** Opening Given records block **

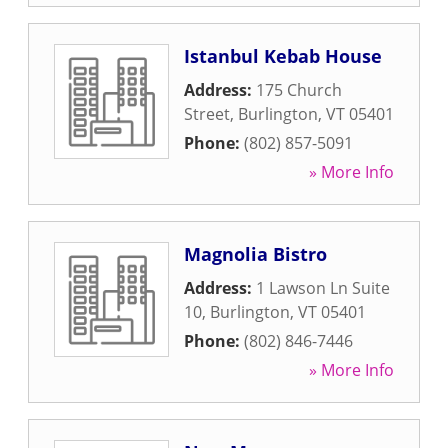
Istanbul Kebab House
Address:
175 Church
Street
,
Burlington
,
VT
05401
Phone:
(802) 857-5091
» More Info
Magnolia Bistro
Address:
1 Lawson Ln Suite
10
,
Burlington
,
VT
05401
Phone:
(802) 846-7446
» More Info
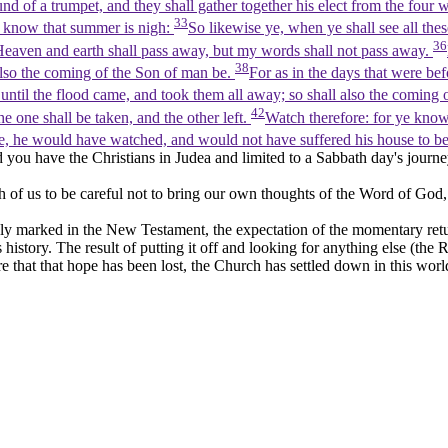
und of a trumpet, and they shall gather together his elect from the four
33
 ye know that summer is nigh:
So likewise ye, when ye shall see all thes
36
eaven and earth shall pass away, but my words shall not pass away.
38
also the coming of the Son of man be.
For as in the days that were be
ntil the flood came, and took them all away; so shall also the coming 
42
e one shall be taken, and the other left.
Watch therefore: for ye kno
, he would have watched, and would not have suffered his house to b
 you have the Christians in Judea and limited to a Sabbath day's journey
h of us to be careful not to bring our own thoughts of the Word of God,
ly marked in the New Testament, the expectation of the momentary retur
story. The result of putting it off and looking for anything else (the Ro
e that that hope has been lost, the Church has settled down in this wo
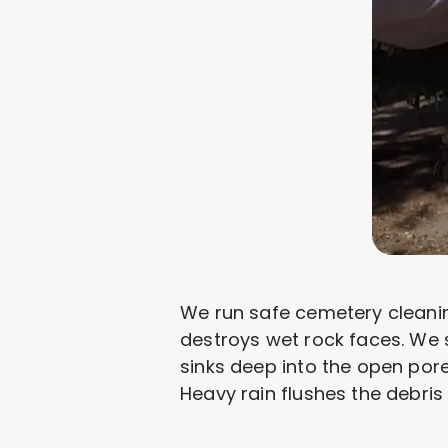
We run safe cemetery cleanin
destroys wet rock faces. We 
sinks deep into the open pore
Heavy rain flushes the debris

** Closing Given records block **
** Opening Given records block **

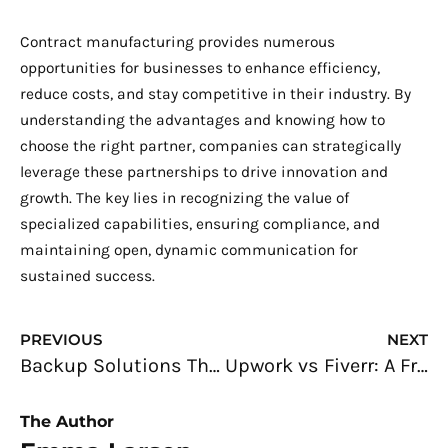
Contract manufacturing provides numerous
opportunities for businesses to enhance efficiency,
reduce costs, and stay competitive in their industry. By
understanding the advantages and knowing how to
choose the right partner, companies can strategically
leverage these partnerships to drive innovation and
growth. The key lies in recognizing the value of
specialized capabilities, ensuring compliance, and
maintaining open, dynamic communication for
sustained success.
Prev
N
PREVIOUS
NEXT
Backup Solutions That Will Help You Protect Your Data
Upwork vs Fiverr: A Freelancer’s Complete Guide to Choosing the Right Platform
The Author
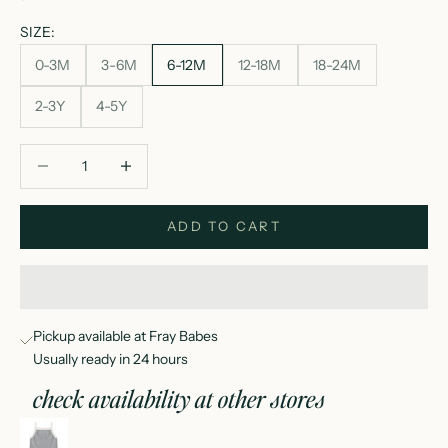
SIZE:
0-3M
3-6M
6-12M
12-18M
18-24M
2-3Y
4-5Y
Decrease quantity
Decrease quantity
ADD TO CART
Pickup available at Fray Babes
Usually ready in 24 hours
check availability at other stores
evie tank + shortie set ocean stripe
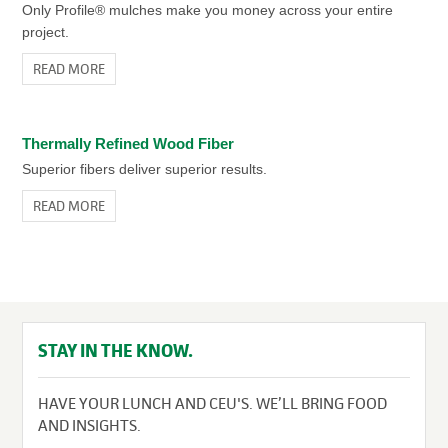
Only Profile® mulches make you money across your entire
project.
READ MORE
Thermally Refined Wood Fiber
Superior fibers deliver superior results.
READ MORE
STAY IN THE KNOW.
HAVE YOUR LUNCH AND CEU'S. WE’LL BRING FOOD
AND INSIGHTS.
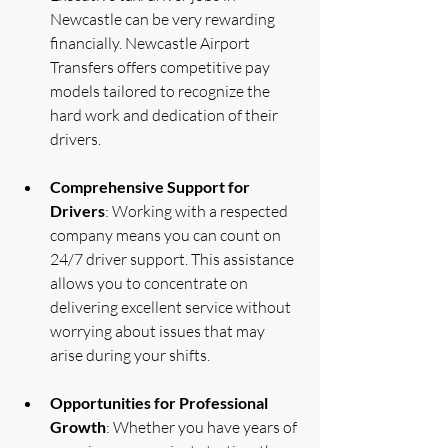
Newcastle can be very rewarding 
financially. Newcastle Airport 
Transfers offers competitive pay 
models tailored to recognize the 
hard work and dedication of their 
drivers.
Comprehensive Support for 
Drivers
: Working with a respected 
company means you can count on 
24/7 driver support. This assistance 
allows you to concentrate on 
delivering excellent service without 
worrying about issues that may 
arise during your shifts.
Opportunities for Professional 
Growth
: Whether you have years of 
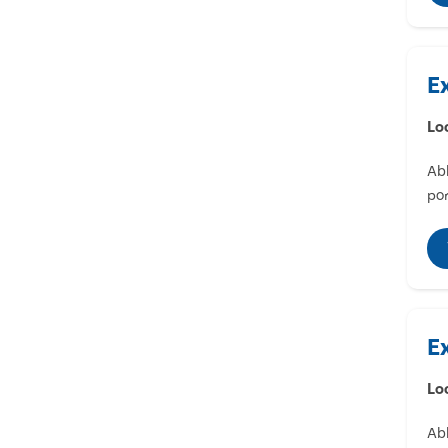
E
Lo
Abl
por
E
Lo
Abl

** Closing Given records block **
** Opening Given records block **

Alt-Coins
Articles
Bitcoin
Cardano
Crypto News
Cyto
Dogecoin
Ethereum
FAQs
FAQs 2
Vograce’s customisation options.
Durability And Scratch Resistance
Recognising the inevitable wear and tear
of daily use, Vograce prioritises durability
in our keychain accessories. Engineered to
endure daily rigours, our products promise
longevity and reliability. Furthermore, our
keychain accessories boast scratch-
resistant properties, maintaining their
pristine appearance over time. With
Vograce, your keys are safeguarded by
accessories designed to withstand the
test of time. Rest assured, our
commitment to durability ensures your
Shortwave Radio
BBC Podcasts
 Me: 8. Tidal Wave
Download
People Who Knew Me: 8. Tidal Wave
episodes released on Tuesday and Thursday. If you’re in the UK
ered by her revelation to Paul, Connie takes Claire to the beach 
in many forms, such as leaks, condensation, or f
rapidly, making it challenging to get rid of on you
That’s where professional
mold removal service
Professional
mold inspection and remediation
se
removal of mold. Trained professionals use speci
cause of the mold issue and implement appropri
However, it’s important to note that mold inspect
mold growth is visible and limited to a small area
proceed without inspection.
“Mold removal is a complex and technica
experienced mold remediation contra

** Closing Given records block **

> [Work request] Output exactly the lines above that lie between the line with "Istanbul Kebab House" and the line with "Watch therefore: for ye kno", those two lines included, and no pictures.

> [Answer for this exercise]
Istanbul Kebab House
Address:
175 Church
Street
,
Burlington
,
VT
05401
Phone:
(802) 857-5091
» More Info
Magnolia Bistro
Address:
1 Lawson Ln Suite
10
,
Burlington
,
VT
05401
Phone:
(802) 846-7446
» More Info
und of a trumpet, and they shall gather together his elect from the four
33
 ye know that summer is nigh:
So likewise ye, when ye shall see all thes
36
eaven and earth shall pass away, but my words shall not pass away.
38
also the coming of the Son of man be.
For as in the days that were be
ntil the flood came, and took them all away; so shall also the coming 
42
e one shall be taken, and the other left.
Watch therefore: for ye kno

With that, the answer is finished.